▸ **WHAT TO PRODUCE**
Search the lines of the records for the word "Diyarı", and copy every line that has it.

(Stored items from a collection)

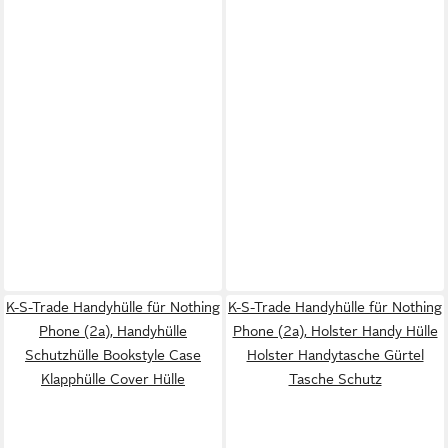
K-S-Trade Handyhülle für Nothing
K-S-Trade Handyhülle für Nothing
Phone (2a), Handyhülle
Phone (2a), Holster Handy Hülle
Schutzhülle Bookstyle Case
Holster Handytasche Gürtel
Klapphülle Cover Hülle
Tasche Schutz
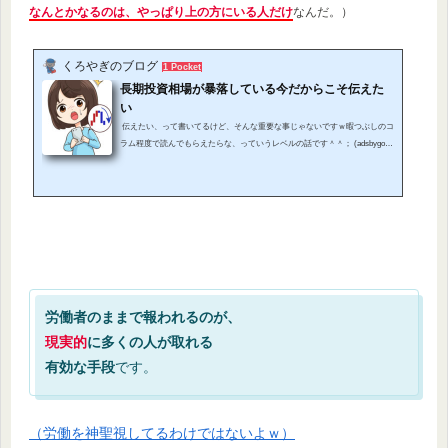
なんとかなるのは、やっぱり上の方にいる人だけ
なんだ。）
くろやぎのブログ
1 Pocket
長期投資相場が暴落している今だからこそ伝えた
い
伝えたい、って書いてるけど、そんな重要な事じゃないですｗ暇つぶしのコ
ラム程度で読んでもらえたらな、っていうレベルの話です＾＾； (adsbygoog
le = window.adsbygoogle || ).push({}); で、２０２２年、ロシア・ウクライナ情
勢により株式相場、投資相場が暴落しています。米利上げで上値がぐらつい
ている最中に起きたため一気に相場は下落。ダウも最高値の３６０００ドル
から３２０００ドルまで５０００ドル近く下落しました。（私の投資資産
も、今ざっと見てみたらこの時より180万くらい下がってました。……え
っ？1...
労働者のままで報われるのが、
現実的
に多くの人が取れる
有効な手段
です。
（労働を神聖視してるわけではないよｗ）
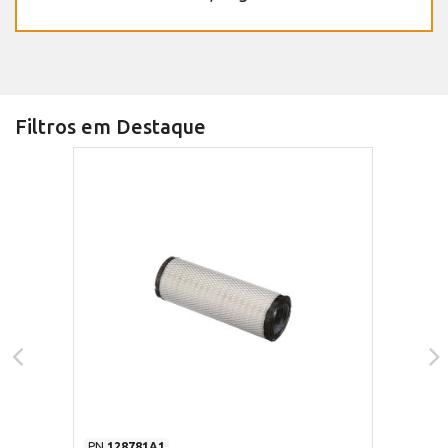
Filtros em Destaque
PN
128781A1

* * *

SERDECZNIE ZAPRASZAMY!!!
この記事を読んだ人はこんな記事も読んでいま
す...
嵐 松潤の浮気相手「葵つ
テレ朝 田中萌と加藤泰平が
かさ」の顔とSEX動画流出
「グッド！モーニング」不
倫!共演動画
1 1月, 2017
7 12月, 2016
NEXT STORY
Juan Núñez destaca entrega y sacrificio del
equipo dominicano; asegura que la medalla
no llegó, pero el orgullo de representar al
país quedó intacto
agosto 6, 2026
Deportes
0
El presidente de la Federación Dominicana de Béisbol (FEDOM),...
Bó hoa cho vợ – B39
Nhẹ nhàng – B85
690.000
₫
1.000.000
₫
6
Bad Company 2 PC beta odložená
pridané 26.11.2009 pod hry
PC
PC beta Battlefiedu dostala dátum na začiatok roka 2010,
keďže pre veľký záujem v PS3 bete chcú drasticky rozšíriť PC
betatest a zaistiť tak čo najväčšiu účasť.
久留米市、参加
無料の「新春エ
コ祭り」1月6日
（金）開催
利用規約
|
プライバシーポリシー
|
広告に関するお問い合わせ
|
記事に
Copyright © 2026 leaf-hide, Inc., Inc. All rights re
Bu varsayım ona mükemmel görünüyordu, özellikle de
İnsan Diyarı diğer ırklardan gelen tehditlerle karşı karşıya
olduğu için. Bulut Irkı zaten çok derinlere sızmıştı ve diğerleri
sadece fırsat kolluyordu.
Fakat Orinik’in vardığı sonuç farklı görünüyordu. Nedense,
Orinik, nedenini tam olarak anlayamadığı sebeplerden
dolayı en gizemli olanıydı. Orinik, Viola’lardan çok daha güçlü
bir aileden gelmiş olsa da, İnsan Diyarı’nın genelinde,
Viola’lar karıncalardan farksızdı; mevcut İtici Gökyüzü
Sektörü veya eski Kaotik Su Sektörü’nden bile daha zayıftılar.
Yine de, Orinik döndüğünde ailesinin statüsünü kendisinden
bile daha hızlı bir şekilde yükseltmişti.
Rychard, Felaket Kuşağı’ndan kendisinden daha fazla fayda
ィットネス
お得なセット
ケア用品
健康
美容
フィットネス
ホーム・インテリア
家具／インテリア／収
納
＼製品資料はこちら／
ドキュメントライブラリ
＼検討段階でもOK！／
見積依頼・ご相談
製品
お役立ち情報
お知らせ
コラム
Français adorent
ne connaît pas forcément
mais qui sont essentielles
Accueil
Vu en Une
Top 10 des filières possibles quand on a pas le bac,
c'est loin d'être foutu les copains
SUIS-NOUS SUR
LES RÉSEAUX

...

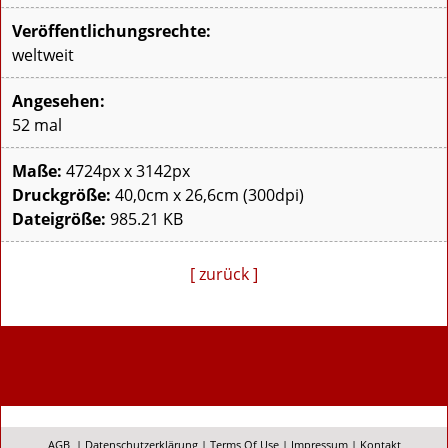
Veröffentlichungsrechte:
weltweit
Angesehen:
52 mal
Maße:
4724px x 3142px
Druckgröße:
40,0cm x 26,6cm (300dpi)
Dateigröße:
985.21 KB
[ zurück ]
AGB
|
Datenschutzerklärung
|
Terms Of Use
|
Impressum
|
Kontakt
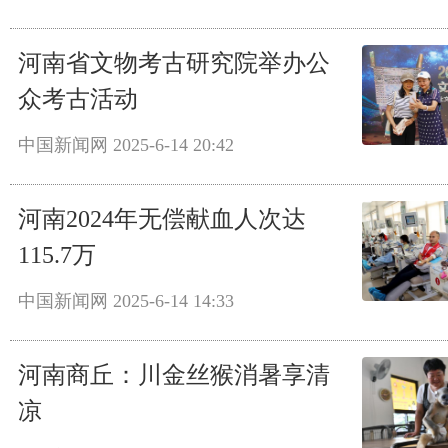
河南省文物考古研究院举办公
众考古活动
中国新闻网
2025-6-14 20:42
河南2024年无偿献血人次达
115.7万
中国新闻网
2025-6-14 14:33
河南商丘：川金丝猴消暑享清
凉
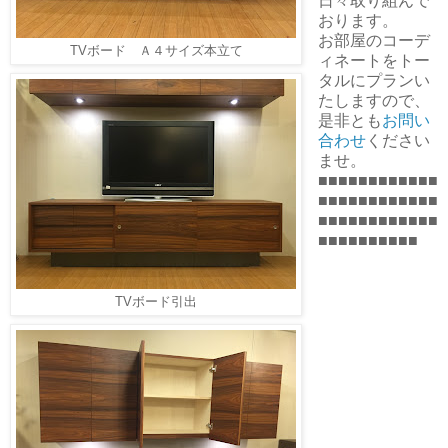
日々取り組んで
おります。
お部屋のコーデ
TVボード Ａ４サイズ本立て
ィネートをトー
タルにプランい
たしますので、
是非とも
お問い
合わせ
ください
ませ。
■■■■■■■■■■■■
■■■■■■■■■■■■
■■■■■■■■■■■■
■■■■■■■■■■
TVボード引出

▸ **RESPONSE TO THE EXERCISE**
İnsan Diyarı diğer ırklardan gelen tehditlerle karşı karşıya
bir aileden gelmiş olsa da, İnsan Diyarı’nın genelinde,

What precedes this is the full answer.